Extracted page text data
>>

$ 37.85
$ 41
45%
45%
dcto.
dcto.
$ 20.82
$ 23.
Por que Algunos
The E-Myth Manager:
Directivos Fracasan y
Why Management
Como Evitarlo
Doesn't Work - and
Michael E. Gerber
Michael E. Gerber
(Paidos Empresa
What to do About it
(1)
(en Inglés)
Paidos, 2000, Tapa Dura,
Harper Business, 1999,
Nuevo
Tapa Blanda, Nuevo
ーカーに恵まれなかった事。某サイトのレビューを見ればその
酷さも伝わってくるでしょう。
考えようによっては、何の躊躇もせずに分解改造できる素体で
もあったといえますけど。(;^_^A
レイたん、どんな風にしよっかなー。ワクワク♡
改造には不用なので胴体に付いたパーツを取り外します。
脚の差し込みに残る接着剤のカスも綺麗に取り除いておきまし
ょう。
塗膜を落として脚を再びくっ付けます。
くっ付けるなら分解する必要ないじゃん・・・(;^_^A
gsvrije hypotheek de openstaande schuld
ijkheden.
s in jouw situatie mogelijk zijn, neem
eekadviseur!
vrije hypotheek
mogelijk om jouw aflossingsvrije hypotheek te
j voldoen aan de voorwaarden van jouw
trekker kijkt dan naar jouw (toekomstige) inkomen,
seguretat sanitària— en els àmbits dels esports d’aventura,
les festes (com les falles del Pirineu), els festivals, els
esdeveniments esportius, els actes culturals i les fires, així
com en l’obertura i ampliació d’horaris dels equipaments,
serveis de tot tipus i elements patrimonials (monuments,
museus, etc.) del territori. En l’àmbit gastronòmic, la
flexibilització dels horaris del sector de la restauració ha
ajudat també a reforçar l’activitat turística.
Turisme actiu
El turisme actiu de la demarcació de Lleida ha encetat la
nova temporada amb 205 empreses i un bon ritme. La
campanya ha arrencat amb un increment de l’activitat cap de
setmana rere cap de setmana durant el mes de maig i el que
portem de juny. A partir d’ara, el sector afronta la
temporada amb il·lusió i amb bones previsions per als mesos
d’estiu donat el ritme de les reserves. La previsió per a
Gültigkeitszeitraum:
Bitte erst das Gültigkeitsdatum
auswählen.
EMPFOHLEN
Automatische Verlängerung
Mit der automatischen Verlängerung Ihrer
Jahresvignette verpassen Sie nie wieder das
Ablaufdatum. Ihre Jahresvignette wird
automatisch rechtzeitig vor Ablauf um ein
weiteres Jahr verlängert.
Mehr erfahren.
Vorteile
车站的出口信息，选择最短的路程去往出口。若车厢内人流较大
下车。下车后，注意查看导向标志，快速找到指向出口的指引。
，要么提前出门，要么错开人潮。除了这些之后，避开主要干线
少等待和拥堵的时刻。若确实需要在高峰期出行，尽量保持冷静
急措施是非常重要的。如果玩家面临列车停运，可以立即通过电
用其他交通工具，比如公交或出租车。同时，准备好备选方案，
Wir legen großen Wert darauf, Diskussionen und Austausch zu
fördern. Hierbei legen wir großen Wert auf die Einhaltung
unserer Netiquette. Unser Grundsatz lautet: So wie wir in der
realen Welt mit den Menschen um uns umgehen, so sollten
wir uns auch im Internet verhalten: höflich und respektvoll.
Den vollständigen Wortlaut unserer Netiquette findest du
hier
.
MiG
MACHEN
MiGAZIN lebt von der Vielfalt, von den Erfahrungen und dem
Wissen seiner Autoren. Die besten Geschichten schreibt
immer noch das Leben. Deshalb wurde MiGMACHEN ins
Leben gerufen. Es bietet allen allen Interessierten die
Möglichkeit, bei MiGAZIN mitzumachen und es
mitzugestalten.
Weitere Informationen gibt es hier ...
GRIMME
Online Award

<<

The problem
Only lines with the word "großen" go in the answer. Take them all from the entries above.

Task result
Wir legen großen Wert darauf, Diskussionen und Austausch zu
fördern. Hierbei legen wir großen Wert auf die Einhaltung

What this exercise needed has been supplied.